I opened up August's statement and scanned down the ATM withdrawals. $80, $100, $80, $200... He had been taking out money nearly every day. And, large sums too. Then I noticed something else. Online transfers into an account I didn't recognize. $200, $150, $1,000. I felt like I was going to throw up.
"Hi." I said to the customer service lady at the bank while my son flashed a big smile the way only a baby can flirt. "Can you tell me what this is? Is this my husband's account?" I was afraid she was gonna say that she can't share that information. "Yes, your husband has been transferring money from your joint account into his own savings account. He didn't tell you he moved the money?" "No." My voice cracked, I could feel the tears coming. She gave me a look like "tsk. tsk. You married an asshole..."
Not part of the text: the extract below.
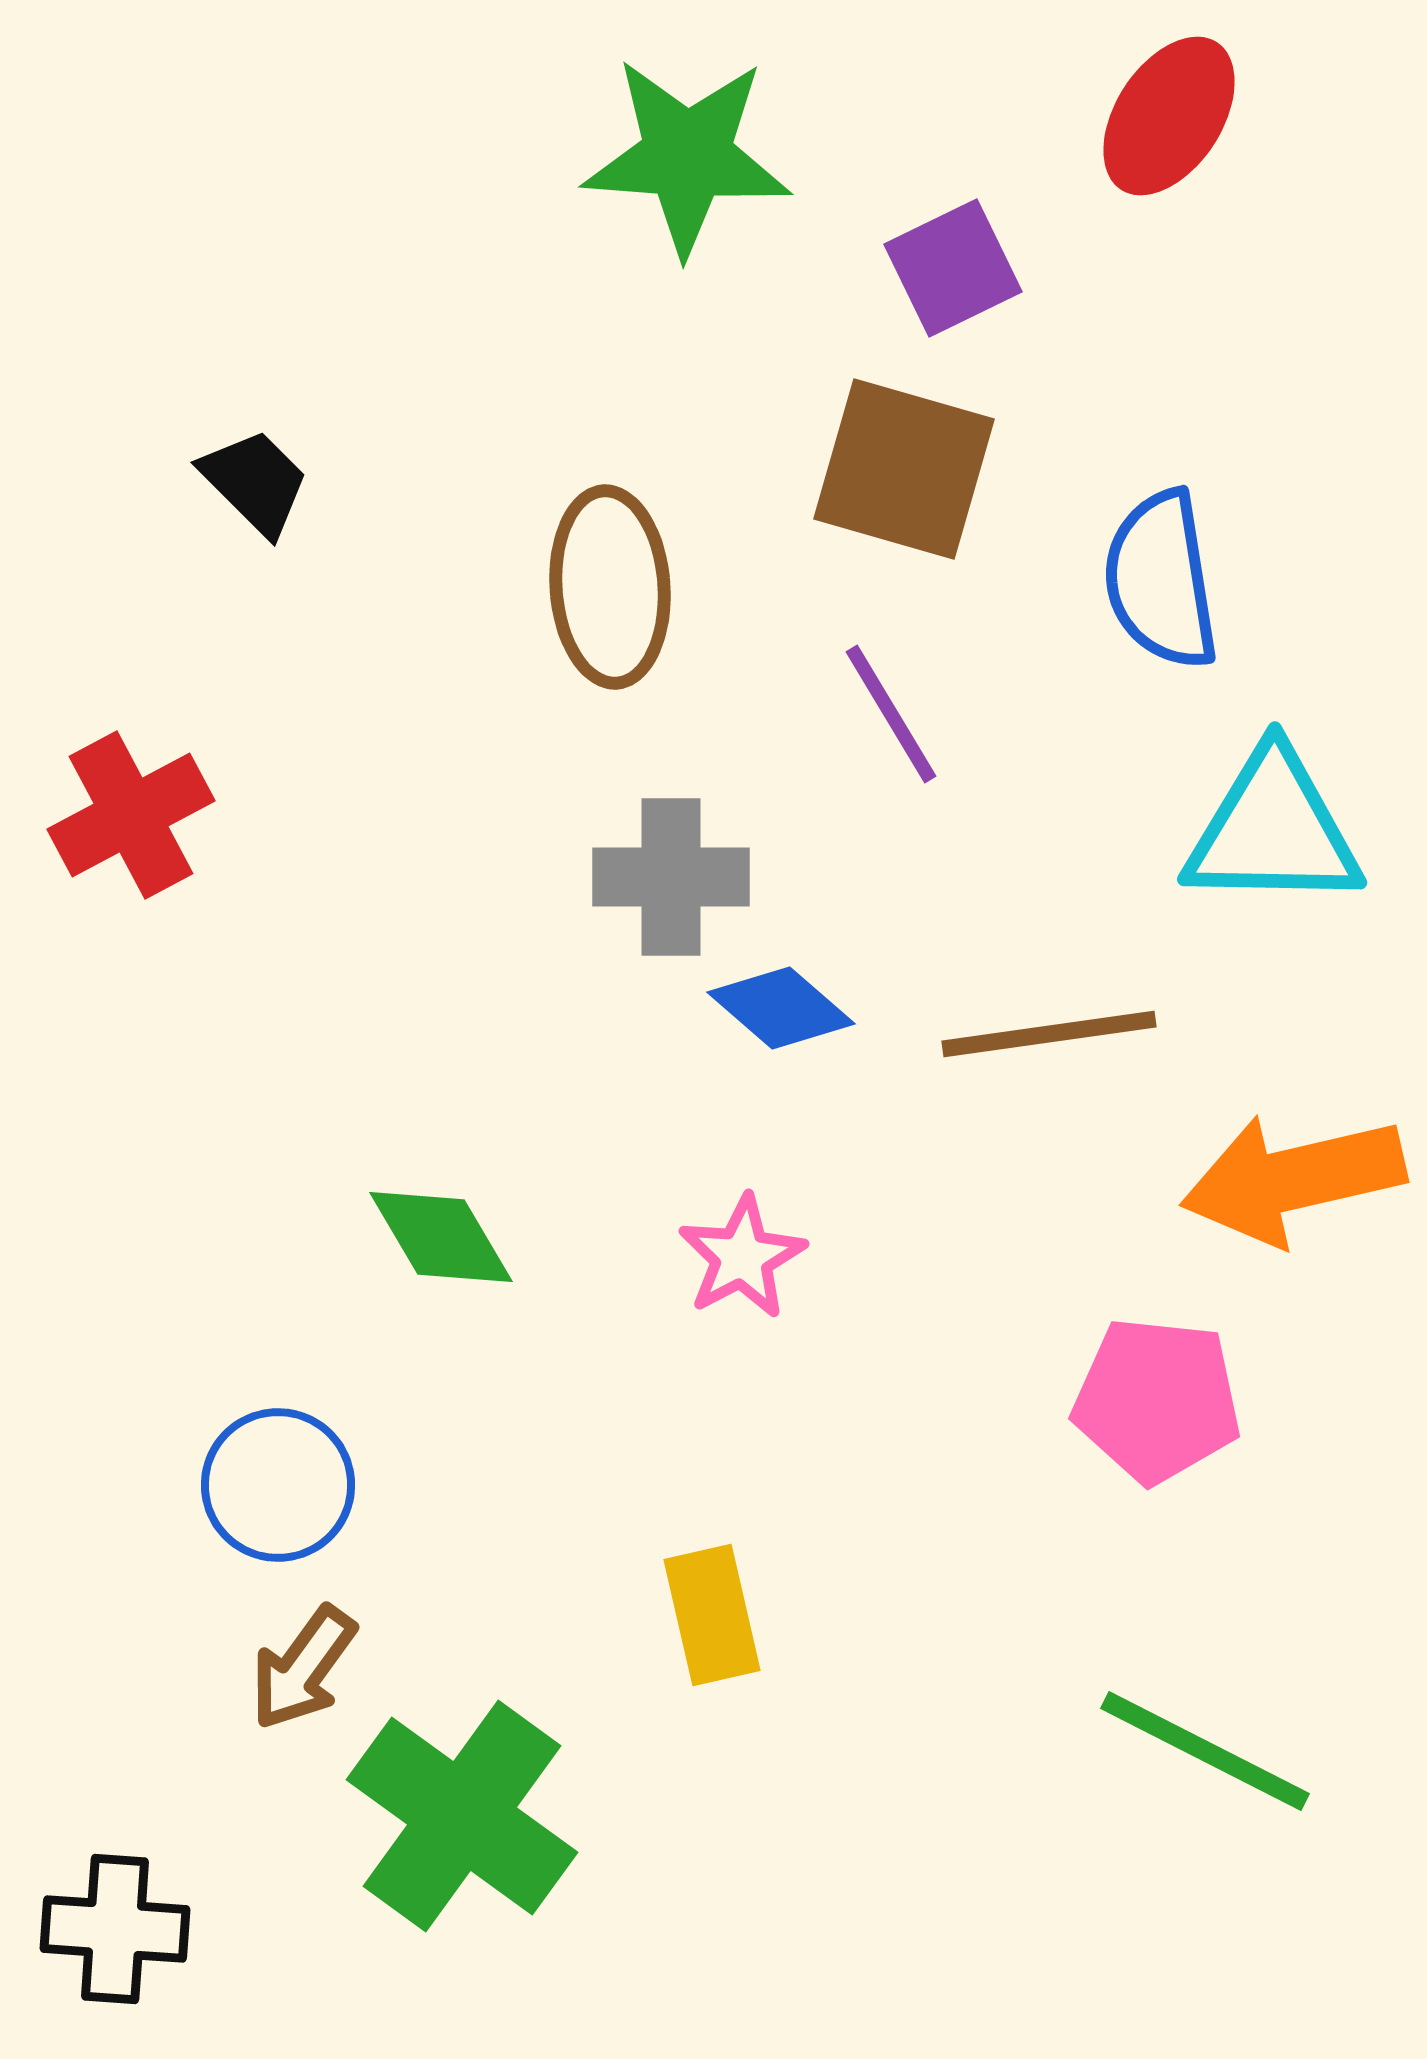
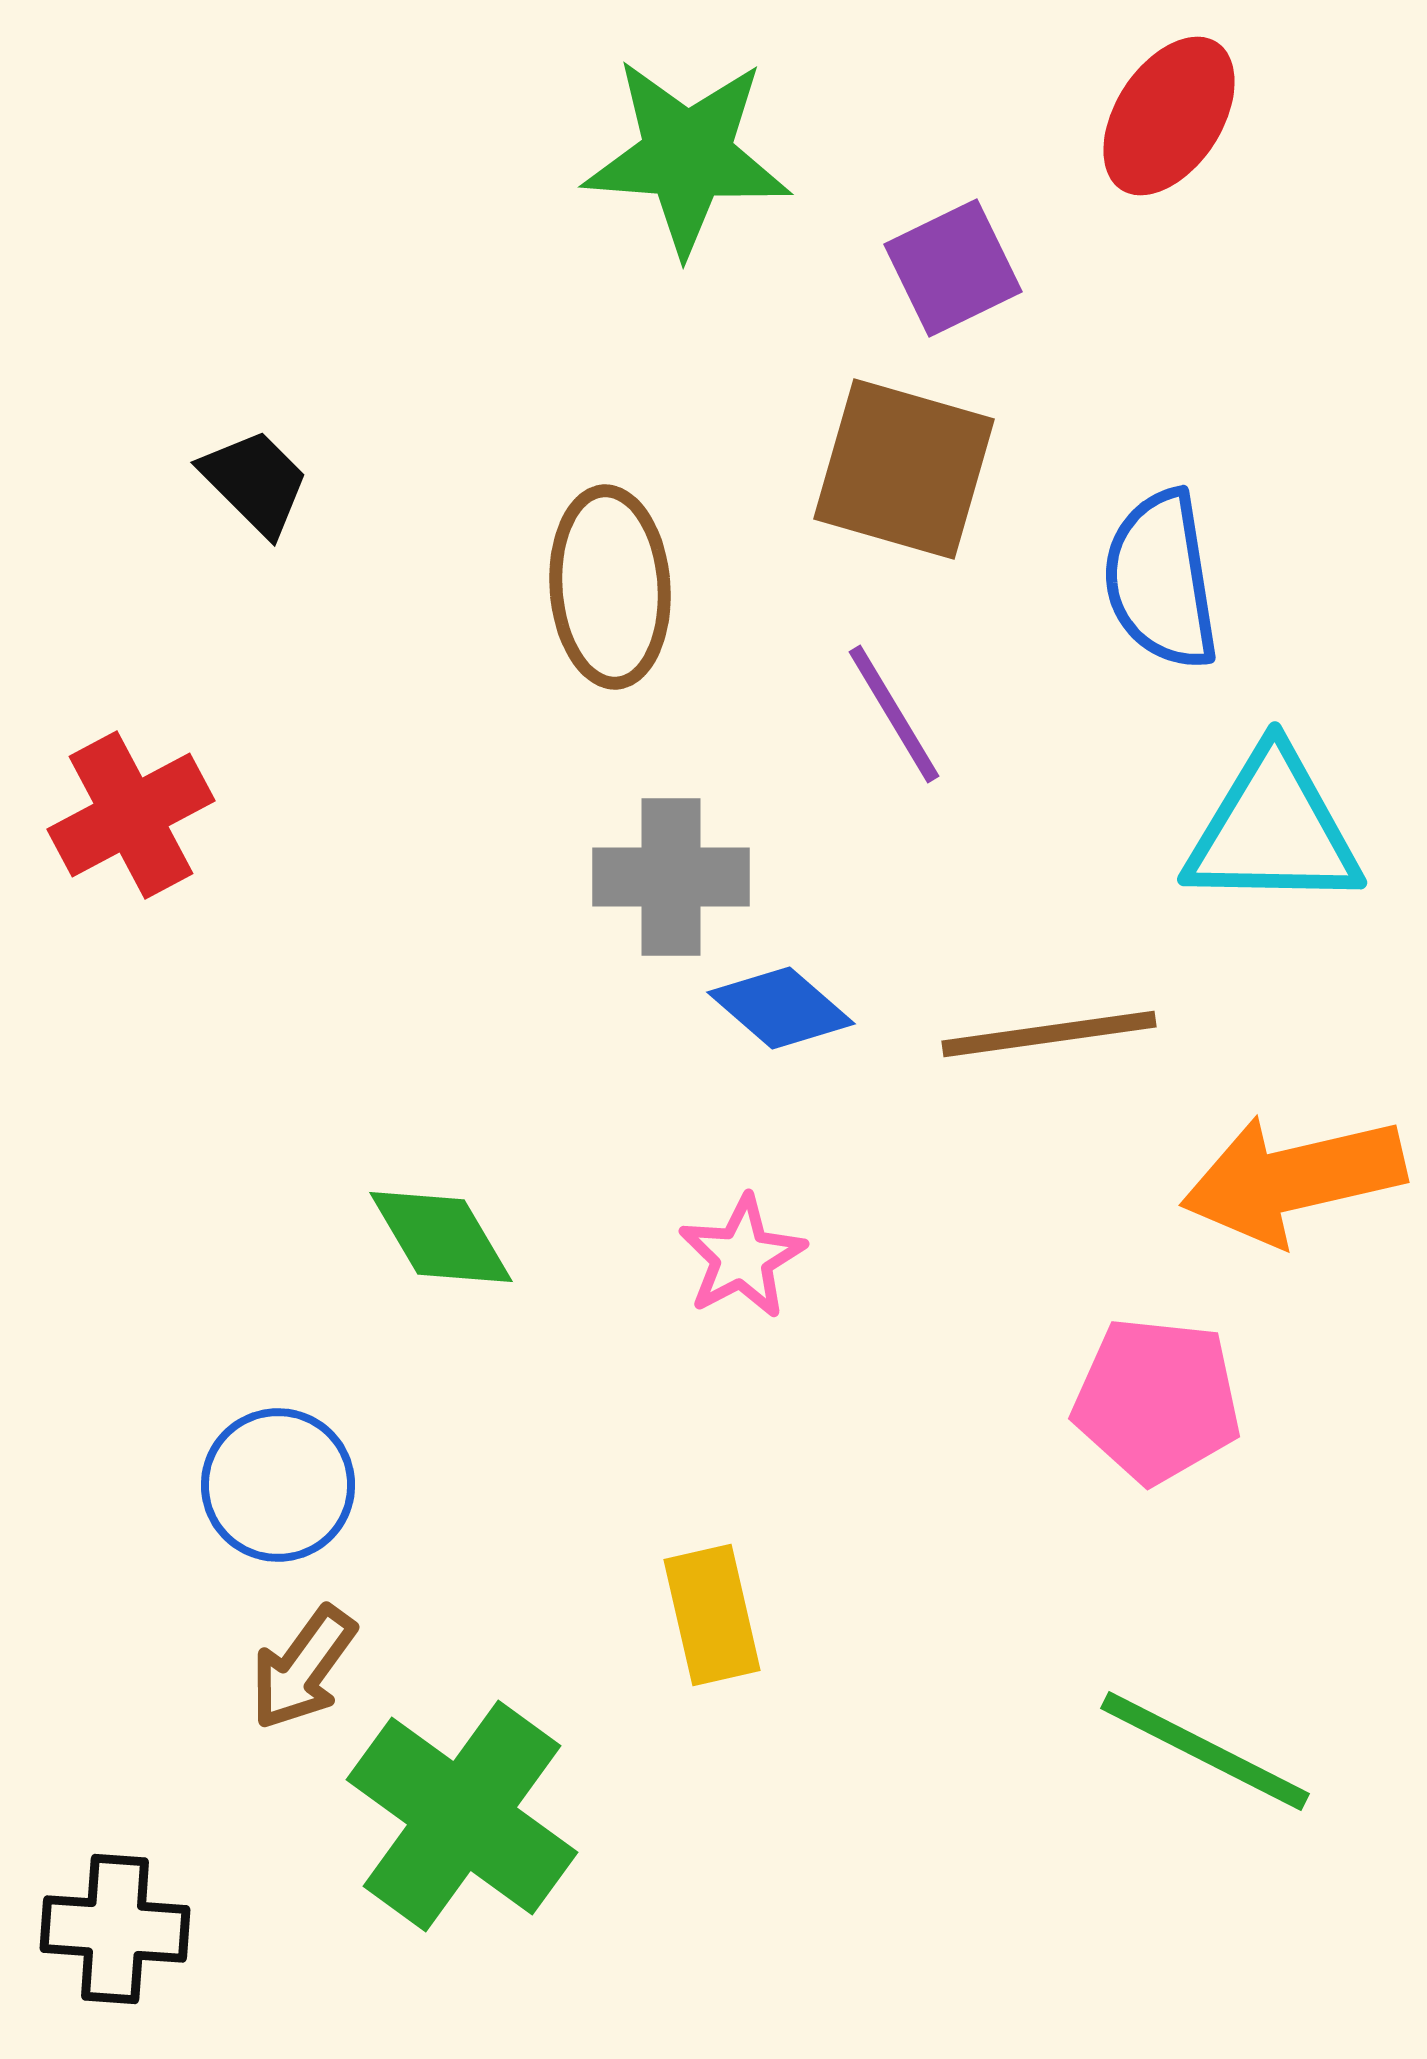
purple line: moved 3 px right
After I added everything up he had taken out nearly $3,000. I had taken out $520. We barely had enough left to pay our rent, the phone, our credit card... And, now I knew why.
While my husband sleeps soundly in bed, I'm wide awake, unsure if I should confront him or consult an attorney first. I don't know what to do. But -- you can bet your bottom dollar -- something's gonna happen.
See Also:
- On the Verge of Divorce: Fighting Words
- Our Marital Shrink is Insane
- Destined for Divorce?
- Is There Any Hope for this Marriage?
- What's Your Deal Breaker?
- When Baby Fights Escalate
- Like a Punch in the Face
- The Dark First Days of Separation
- Living without My Husband
- Separation, Sickness, and Survival
- I Married a Bad Boy
- The Week from Hell
Divorce him. I ignored it thinking he’d change and he ended up taking almost 250K from me… leaving me and the kids struggling month to month and him living a new life with no cares, no worries and no mortgage to worry about… if he is doing this - ask yourself - if you cared about someone - would you do it to them?
He basically told you where you rate with him - take the hint and get the hell out of there while you can still afford to.
Consult an atty and get him off of your checking account or do something that can prevent him from continuing to take $ from your joint account.
In the scheme of things you have ONE life - make the best of it that you can by cutting your losses with this D/H. Clearly you’re not #1 on his list.
I’ve been reading your blogs from the beginning and really feel for you. Any you know what, this guy had sooo many chances to prove himself worthy of the love you’ve shown him. So far, he’s done nothing and has been a TOTAL jerk to you. Please, leave this man, consult an atty, and protect yourself ASAP.
Why can’t you transfer the money back to the other account? Better yet, withdraw everything but leave $520 in his own account, tell him to live off that.
Get an attorney & don’t look back. I’m gonna f you up? Not something a person that even remotely likes you would say.
So, I’m sorta worried about our mom blogger. I read this, then nothing the week of 10/20. Was she okay? Did I miss a week?
Get an attorney immediately. He can get most of it back for you.
In corresponding information, Mr. Tiger Woods modified his identify to Cheetah.







He is poison. Get away from him ASAP.